Despite these challenges, it is clear that young people expect and want digital tools to include social networking components to help them connect with others like them and to get support from others who have gone through (or are going through) similar life and health challenges. Designers and innovators need to continue to work together to build digital tools that work both for the young person and for the stakeholders implementing and/or paying for the interventions.

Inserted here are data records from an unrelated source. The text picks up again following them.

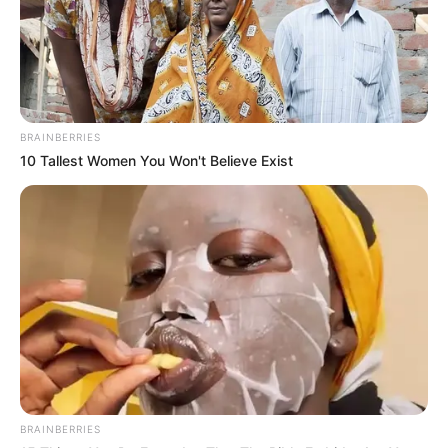
BRAINBERRIES
10 Tallest Women You Won't Believe Exist
BRAINBERRIES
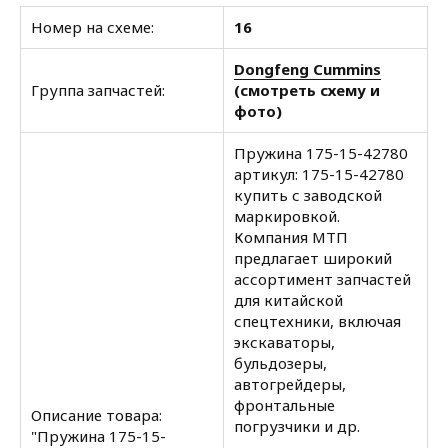
Номер на схеме:
16
Dongfeng Cummins
Группа запчастей:
(смотреть схему и
фото)
Пружина 175-15-42780
артикул: 175-15-42780
купить с заводской
маркировкой.
Компания МТП
предлагает широкий
ассортимент запчастей
для китайской
спецтехники, включая
экскаваторы,
бульдозеры,
автогрейдеры,
фронтальные
Описание товара:
погрузчики и др.
"Пружина 175-15-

The MOMS Partnership and MoMba show great promise as community and digital interventions: in fact, Hopelab found that funders have a desire and need for evidence-based programs and digital solutions that can be trusted to effectively improve behavioral health outcomes. With plans to update the app’s interface, Elevate hopes to continue to test and assess the digital platform’s impact on reducing depressive symptoms for mothers and facilitating social connection. Additionally, Elevate is excited to begin exploring opportunities to integrate MoMba into existing MOMS Partnership sites, with goals of ultimately embedding the digital platform into government systems as it has done with MOMS in the Temporary Assistance for Needy Families (TANF) systems in Washington D.C., and VT.